Although various embodiments are described above, these are only examples. For example, an environment other than Blue Gene, including other massively parallel processing environments and other environments, including non-massively parallel environments, may incorporate and use one or more aspects of the present invention. Further, although in the embodiments herein, the weights being assigned to the reusable resources are integer weights, in other embodiments they may be other than integers. Moreover, the weights may be assigned based on other criteria and not necessarily based on job priority. Additionally, the resources may be other than compute nodes. This technique may be used with any types of resources to be assigned or scheduled. Further, the term “job” is not meant to be limiting in any way. It includes anything that can be scheduled. Many other variations may be made without departing from the spirit of the present invention.

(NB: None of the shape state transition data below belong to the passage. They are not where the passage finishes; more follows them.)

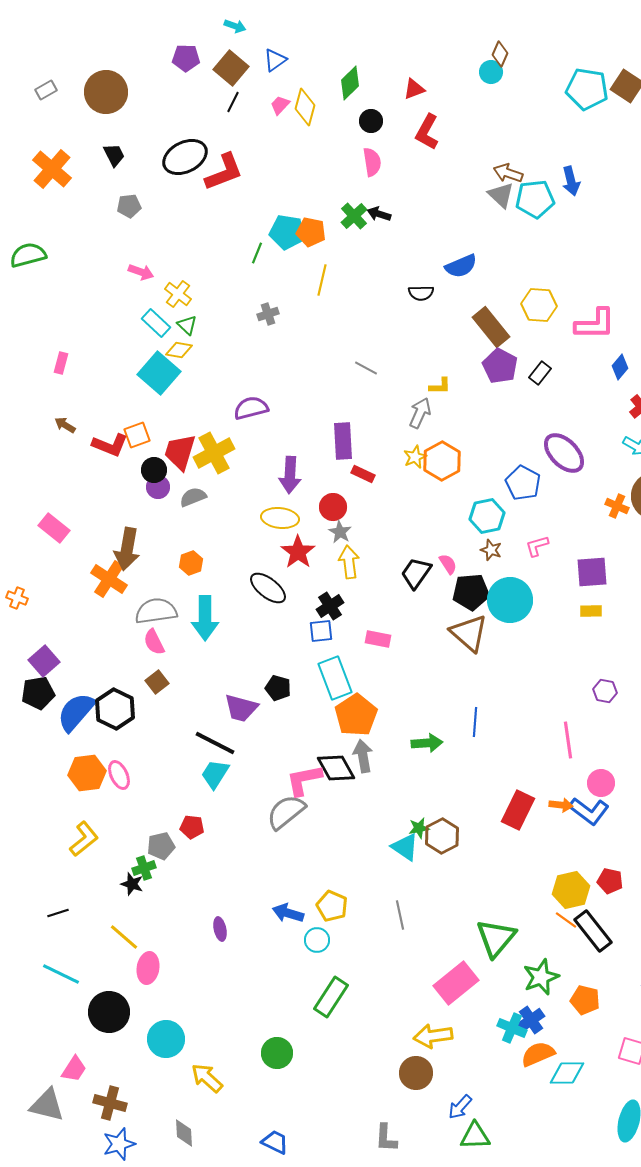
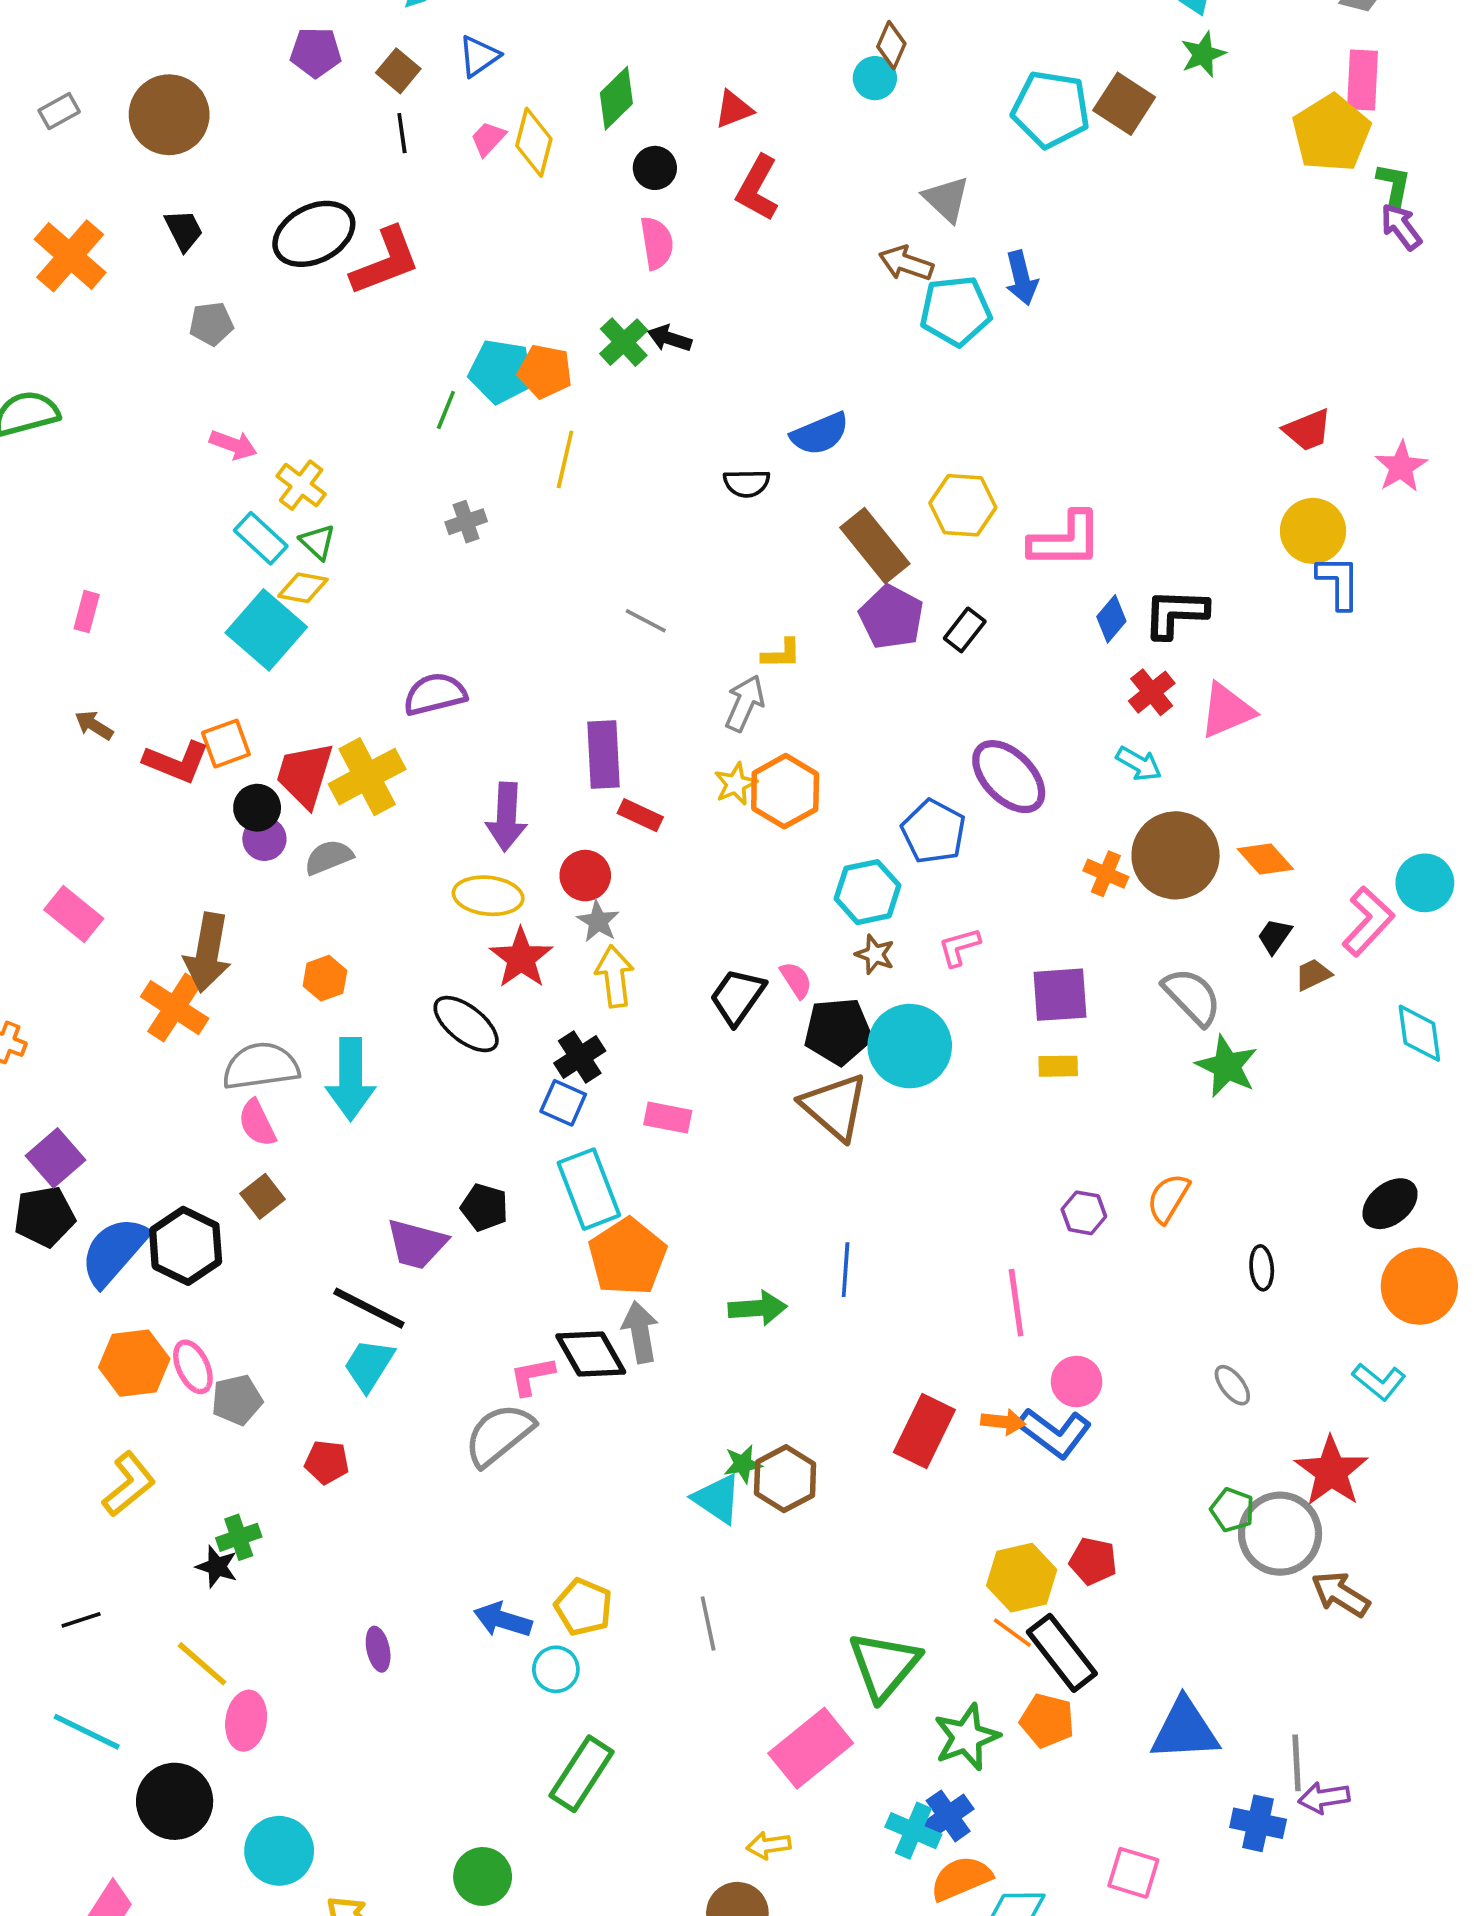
brown square: (231, 68) -> (398, 71), size x0.7
black line: (233, 102) -> (402, 133), turned -35
gray triangle: (501, 195) -> (946, 199), moved
blue square: (321, 631) -> (563, 1103), turned 30
pink L-shape: (304, 780) -> (532, 1376), size x0.7
gray pentagon: (161, 846) -> (237, 1400), moved
orange pentagon: (585, 1000) -> (1047, 1721), moved
yellow arrow: (433, 1036) -> (769, 1845), size x0.6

Moreover, an environment that incorporates one or more aspects of the present invention may include an emulator (e.g., software or other emulation mechanisms), in which a particular architecture or subset thereof is emulated. In such an environment, one or more emulation functions of the emulator can implement one or more aspects of the present invention, even though a computer executing the emulator may have a different architecture than the capabilities being emulated. As one example, in emulation mode, the specific instruction or operation being emulated is decoded, and an appropriate emulation function is built to implement the individual instruction or operation.


In an emulation environment, a host computer includes, for instance, a memory to store instructions and data; an instruction fetch unit to fetch instructions from memory and to optionally, provide local buffering for the fetched instruction; an instruction decode unit to receive the instruction fetch unit and to determine the type of instructions that have been fetched; and an instruction execution unit to execute the instructions. Execution may include loading data into a register for memory; storing data back to memory from a register; or performing some type of arithmetic or logical operation, as determined by the decode unit. In one example, each unit is implemented in software. For instance, the operations being performed by the units are implemented as one or more subroutines within emulator software.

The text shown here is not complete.